ГРОЗА ДВЕНАДЦАТОГО ГОДА
ГРОЗА ДВЕНАДЦАТОГО ГОДА
Настало лето. Те из лицейских, у кого родители жили в Царском Селе, находились в отпуске. Остальные оставались в Лицее и занимались повторением пройденного.
В будний день лицейские сидели в классе и с унылыми лицами бубнили наизусть по-латыни «исключения из второго склонения»: «Итер-тубер-вер-кадавер, цицер-пипер-эт-папавер»… В класс неслышными шагами вошёл Пилецкий и сделал знак Пущину.
— Дядюшка ваш ждёт вас в зале.
Дядя Рябинин ходил по залу, заложив руки за спину. Он едва поздоровался с племянником и сразу же заговорил не по-французски, как обычно, а по-русски:
— Дорогой Жанно, батюшка ваш поручил мне поведать вам новость чрезвычайную! Неприятель вступил в пределы наши!

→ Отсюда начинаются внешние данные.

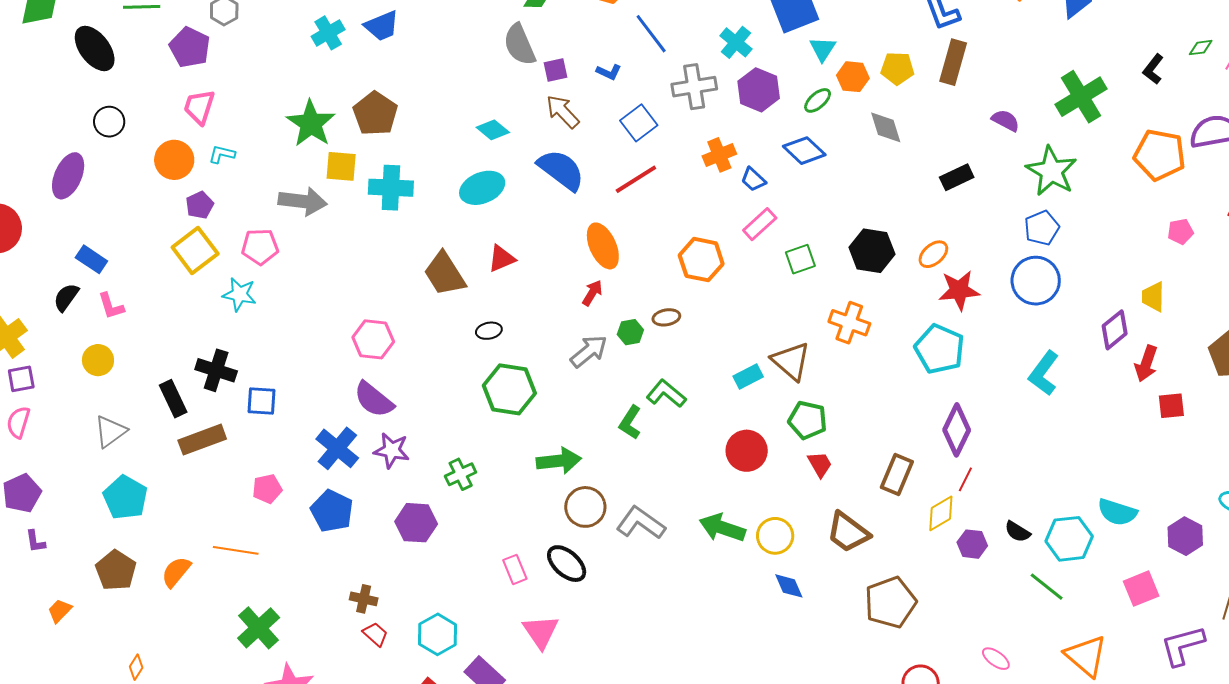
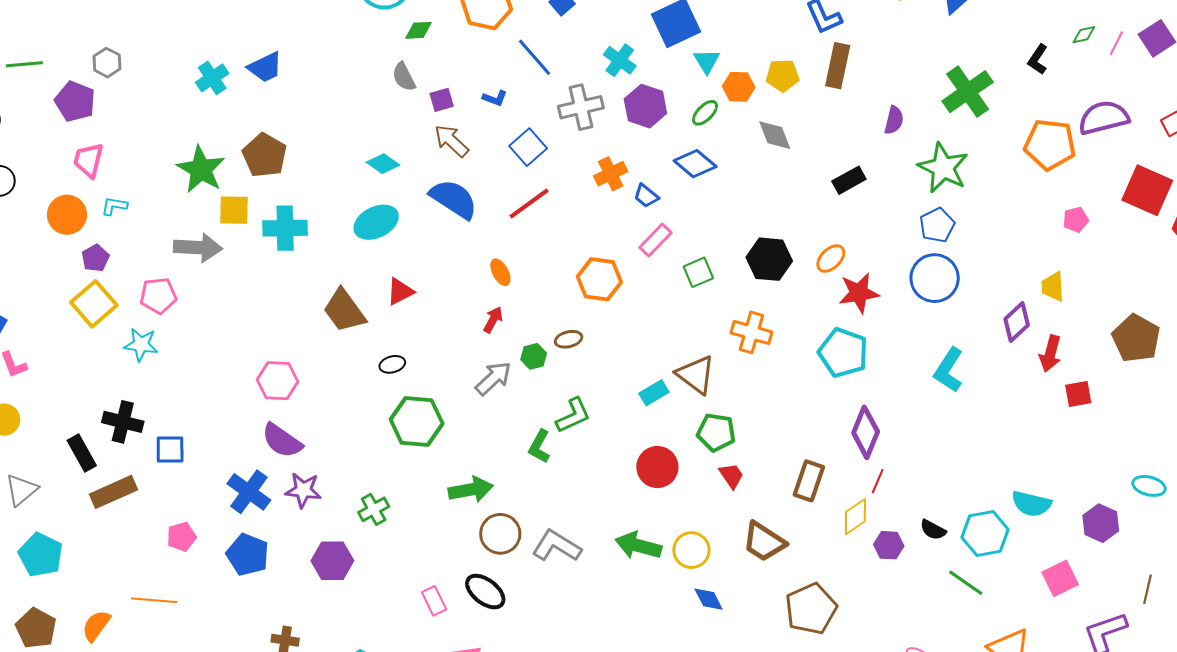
gray semicircle: (520, 45) -> (404, 77), size x0.7
purple semicircle: (1006, 120) -> (894, 120), turned 80
orange ellipse: (603, 246) -> (500, 272), size x0.6
green L-shape: (666, 394) -> (573, 415), turned 120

— Наполеон? — воскликнул Жанно.
— Увы, Наполеон… Враг рода человеческого!
— Что же делать?!
— Вам спокойно и с надеждой оставаться в Лицее. Батюшка ваш назначен командовать флотом гребным на Неве. Более ездить сюда я не буду, ибо сам намереваюсь примкнуть к ополчению. Да благословит вас бог, и прощайте! Да… Скажите Пушкину, что видел я на Невском проспекте дядю его Василия Львовича, каковой также шлёт благословение племяннику и просит его в сей грозный час не расставаться с музами.
— Это стихи сочинять? — удивился Жанно.
— Кажись, так, — сказал дядя Рябинин. Он поцеловал Жанно в лоб и уехал.
Жанно не успел вернуться в класс, как вдали заиграла труба и донёсся топот копыт. По улице соседней Софии проскакал рысью гусарский эскадрон.
Жанно вернулся в класс и шёпотом передал Пушкину новости. Пушкин побледнел и поднял брови.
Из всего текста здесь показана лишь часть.